→ To do
Scan the data below and give the number of lines that include the word "sending", with no other words.

*** Data for analysis Section Begins ***

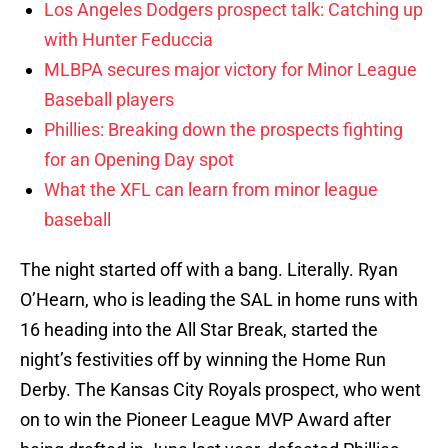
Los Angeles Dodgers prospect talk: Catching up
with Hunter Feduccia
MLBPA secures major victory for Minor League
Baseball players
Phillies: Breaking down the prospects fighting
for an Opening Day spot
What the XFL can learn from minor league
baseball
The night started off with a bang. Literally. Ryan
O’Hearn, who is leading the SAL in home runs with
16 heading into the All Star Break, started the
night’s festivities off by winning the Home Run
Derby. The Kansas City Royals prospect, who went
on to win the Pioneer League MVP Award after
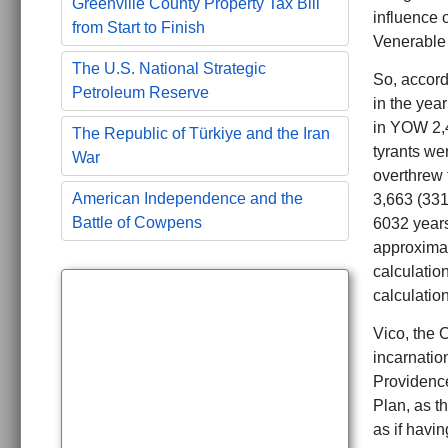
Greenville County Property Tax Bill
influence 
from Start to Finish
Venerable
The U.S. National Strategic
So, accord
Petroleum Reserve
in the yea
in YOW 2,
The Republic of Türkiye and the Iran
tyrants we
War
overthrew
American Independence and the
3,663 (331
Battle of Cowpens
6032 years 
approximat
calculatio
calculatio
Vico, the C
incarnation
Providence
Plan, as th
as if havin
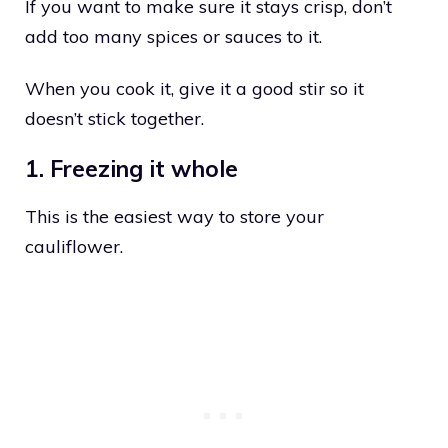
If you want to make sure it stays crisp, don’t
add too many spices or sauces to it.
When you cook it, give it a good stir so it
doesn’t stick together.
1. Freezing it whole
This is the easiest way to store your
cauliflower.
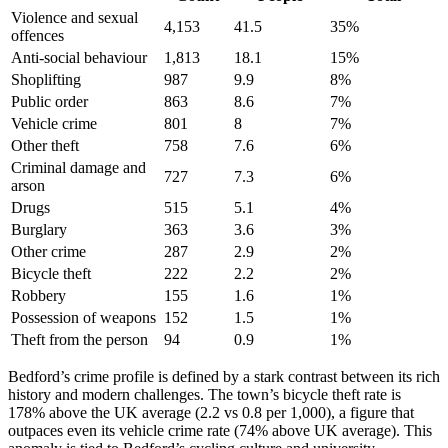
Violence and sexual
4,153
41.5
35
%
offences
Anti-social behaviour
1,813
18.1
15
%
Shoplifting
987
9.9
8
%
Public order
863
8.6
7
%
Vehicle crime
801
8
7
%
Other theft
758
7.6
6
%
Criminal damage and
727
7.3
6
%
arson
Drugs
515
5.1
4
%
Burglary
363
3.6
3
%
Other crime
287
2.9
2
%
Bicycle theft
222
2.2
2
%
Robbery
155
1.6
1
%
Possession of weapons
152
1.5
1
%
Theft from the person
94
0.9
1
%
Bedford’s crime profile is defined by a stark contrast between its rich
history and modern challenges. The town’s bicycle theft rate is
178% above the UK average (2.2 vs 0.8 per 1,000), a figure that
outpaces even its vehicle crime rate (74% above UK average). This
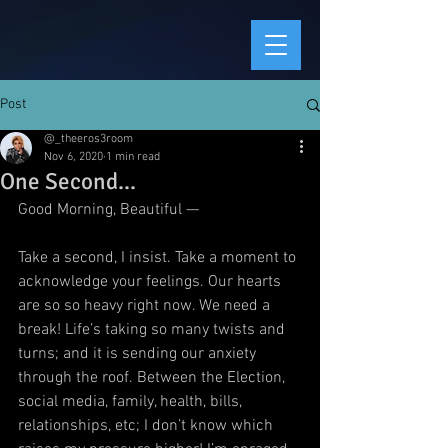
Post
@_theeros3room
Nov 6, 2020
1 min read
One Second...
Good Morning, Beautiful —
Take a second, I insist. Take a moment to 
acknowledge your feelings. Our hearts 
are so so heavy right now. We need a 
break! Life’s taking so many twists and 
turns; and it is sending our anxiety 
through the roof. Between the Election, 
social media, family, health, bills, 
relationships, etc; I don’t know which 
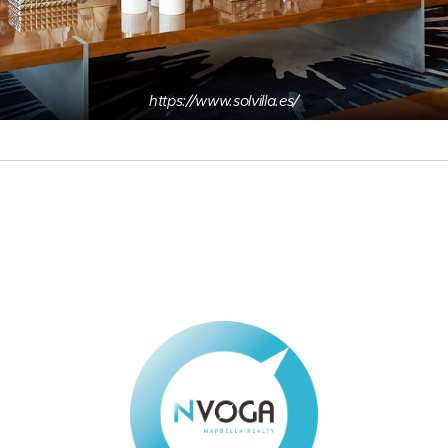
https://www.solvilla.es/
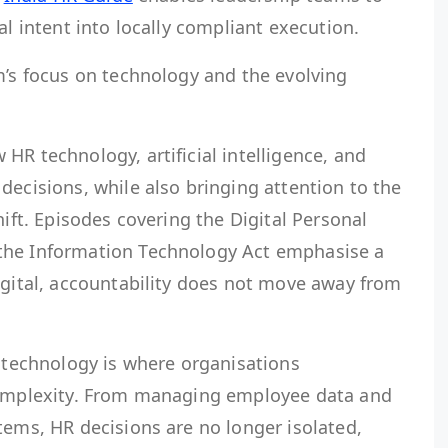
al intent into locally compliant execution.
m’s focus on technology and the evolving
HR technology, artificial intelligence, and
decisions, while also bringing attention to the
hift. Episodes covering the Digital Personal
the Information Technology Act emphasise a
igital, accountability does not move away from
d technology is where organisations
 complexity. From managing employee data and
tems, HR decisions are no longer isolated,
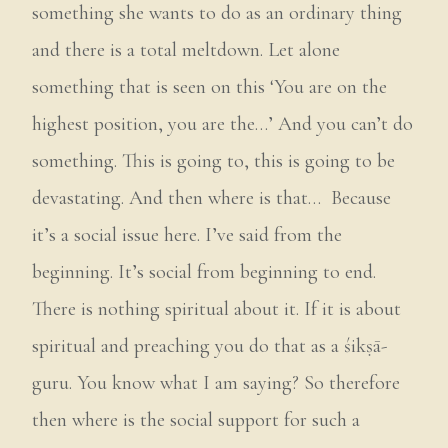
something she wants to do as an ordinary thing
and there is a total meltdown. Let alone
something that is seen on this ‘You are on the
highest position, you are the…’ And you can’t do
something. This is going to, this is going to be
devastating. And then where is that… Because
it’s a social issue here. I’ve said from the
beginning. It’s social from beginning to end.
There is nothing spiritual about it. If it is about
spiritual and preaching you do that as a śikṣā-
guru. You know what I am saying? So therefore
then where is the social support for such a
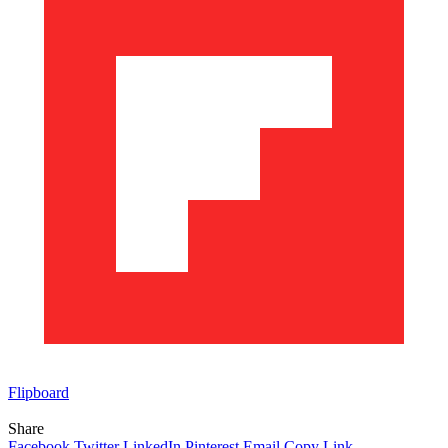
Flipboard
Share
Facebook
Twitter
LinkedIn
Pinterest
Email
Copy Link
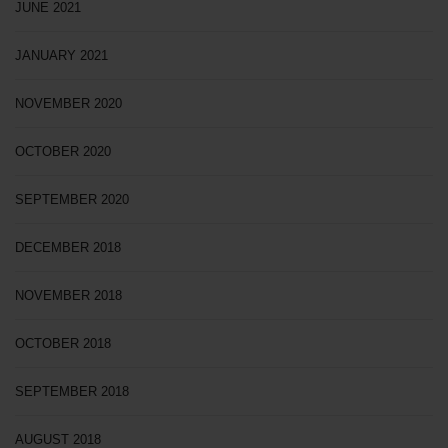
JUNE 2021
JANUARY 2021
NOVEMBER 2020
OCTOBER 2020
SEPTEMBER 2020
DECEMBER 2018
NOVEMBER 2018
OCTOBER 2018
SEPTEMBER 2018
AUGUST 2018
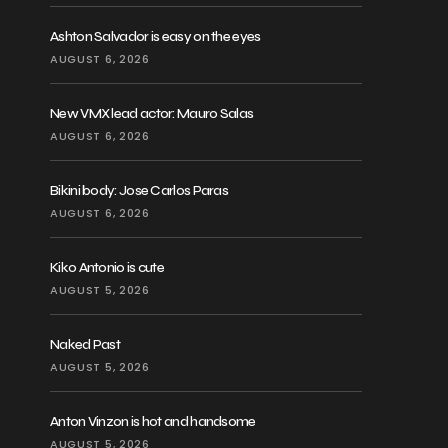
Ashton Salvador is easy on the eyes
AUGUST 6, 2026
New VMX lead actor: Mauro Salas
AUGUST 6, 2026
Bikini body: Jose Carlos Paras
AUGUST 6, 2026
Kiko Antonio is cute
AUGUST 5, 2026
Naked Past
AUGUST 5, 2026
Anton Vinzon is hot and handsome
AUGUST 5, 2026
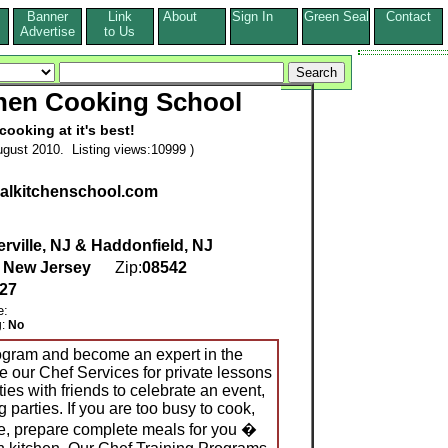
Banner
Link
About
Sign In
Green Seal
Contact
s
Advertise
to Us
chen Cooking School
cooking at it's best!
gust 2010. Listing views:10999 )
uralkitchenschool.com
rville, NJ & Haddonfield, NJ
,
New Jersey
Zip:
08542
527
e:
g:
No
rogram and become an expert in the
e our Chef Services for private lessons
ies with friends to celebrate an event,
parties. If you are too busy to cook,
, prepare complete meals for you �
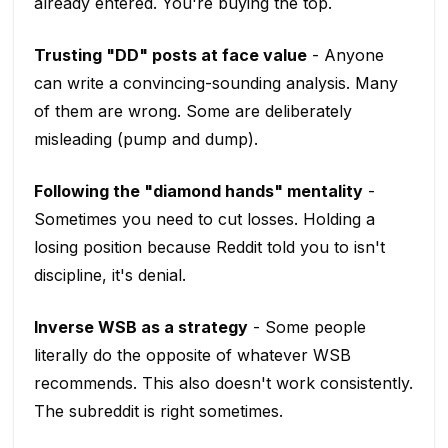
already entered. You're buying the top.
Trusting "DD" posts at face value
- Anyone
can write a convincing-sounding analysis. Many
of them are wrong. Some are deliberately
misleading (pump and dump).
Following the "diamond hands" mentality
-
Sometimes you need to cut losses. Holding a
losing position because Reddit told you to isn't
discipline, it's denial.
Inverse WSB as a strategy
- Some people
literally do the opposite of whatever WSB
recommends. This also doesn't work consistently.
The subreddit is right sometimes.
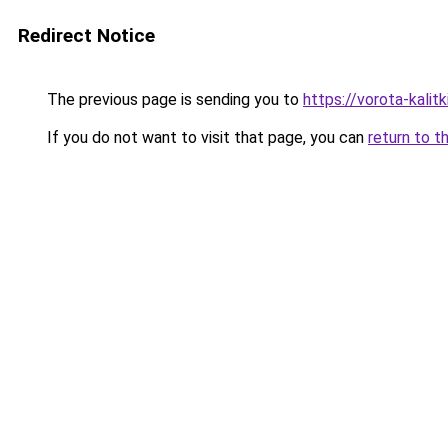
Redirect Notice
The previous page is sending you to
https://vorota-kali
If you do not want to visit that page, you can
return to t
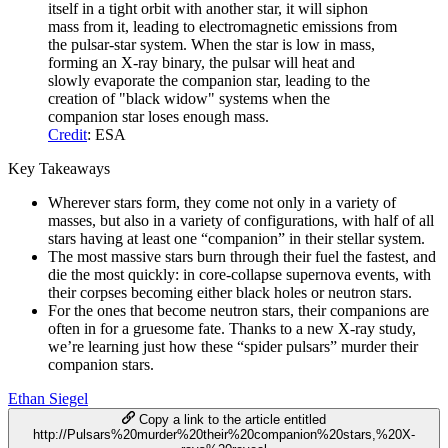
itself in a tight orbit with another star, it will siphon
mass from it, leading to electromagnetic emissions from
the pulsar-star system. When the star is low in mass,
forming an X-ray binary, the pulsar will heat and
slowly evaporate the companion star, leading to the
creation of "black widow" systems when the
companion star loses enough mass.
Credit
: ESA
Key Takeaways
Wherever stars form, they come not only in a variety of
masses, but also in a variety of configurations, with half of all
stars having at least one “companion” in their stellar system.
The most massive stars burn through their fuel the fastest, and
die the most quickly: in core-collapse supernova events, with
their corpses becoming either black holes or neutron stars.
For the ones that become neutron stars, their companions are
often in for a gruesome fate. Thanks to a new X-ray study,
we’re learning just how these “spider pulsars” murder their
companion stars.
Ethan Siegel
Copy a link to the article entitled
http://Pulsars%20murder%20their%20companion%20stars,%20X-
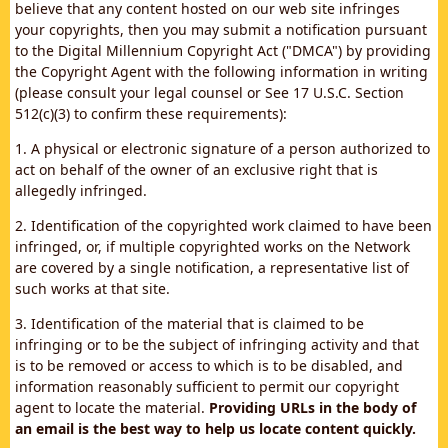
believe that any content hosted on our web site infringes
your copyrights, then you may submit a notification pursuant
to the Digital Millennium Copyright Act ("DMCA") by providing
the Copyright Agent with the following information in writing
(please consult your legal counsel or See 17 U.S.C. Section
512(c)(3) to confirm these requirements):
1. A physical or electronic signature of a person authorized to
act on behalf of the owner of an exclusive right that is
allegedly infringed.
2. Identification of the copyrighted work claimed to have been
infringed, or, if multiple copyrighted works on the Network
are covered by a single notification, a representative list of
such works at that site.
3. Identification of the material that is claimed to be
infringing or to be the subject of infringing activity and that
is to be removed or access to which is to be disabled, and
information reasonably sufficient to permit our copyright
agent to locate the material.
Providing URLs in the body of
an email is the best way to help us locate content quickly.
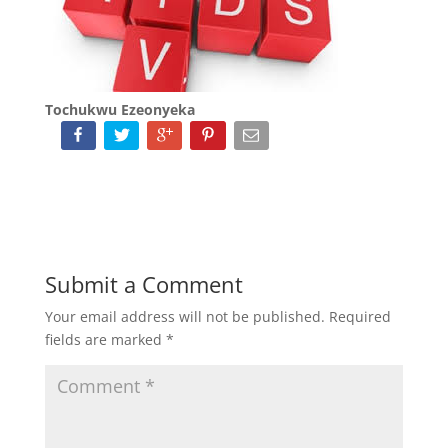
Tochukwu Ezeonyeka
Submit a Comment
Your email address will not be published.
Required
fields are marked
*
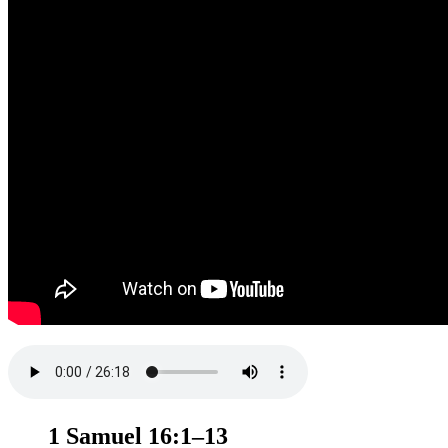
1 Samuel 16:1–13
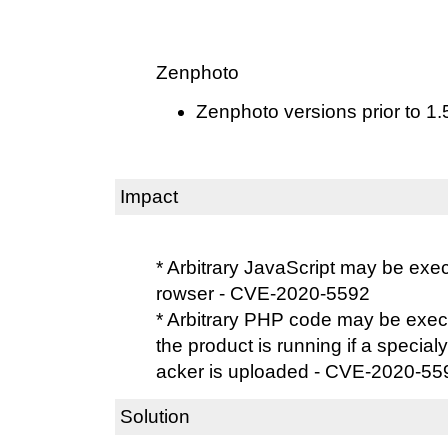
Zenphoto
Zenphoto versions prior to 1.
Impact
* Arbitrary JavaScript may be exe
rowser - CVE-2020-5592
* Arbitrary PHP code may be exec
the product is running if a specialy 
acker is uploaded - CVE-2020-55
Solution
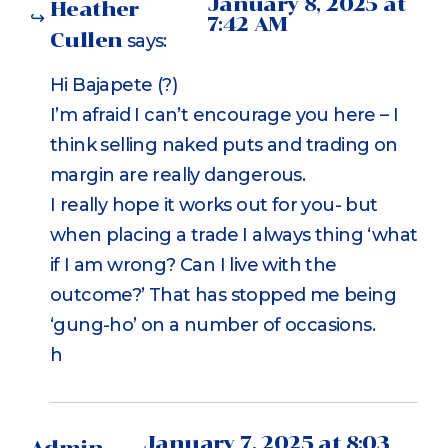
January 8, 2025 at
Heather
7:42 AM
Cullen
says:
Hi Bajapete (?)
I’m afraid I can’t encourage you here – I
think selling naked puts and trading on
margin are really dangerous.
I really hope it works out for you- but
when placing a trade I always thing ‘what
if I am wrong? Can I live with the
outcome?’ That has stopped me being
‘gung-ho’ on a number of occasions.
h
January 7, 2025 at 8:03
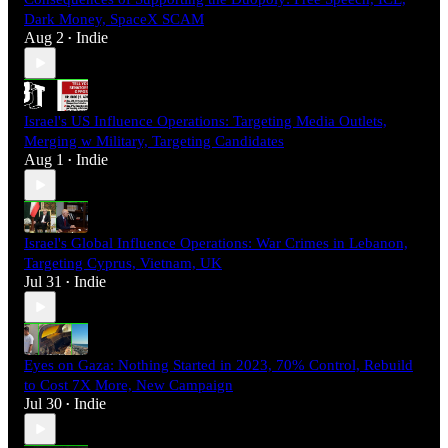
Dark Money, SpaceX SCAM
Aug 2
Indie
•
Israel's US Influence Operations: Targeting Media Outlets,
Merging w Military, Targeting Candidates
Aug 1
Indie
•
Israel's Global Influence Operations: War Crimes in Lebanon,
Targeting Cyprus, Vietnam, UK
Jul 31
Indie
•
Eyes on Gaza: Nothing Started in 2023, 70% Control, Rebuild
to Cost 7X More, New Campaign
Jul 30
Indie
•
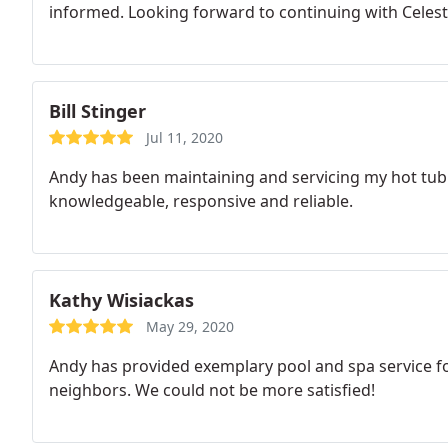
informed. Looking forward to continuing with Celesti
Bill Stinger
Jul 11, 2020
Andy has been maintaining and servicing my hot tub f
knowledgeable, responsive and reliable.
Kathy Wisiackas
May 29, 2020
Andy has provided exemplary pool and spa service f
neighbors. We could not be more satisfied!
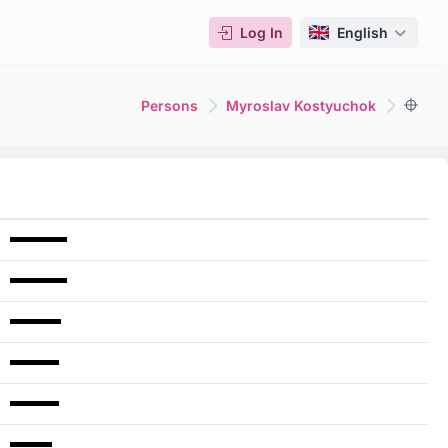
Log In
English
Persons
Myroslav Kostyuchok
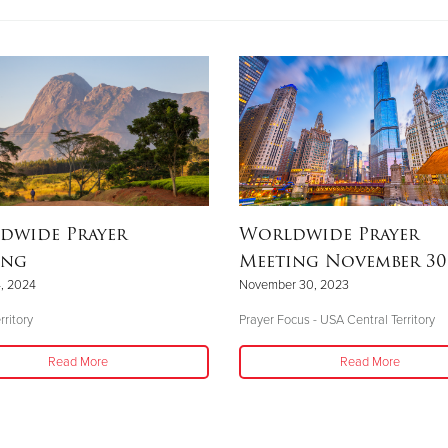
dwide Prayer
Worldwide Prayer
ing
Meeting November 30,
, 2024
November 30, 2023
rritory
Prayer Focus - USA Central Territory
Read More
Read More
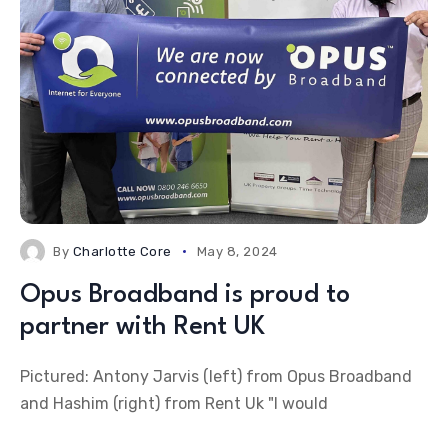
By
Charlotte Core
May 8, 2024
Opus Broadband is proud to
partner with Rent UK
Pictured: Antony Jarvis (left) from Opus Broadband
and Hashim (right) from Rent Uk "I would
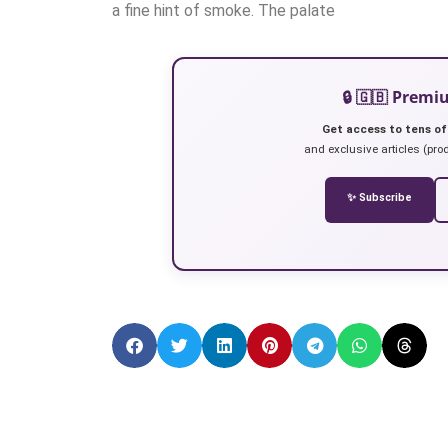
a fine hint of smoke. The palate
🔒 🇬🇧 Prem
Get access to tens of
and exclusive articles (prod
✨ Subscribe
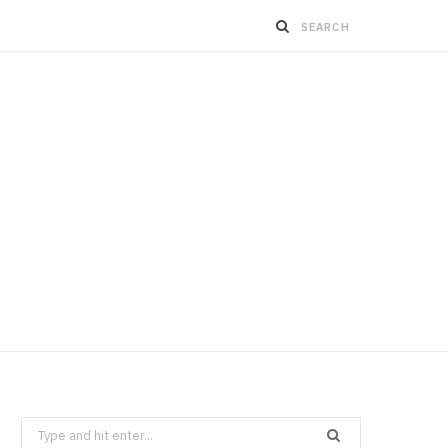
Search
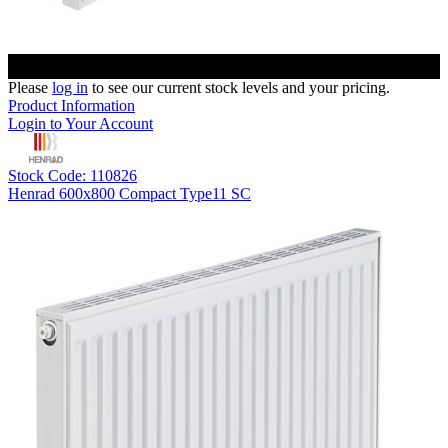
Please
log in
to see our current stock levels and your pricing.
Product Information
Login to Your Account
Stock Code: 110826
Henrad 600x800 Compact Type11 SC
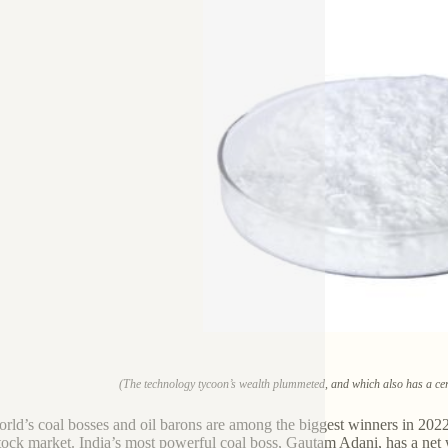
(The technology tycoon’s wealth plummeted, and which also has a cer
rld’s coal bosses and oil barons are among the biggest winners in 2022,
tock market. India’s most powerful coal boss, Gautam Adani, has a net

*** Data for analysis Section Ends ***

→ Result below
2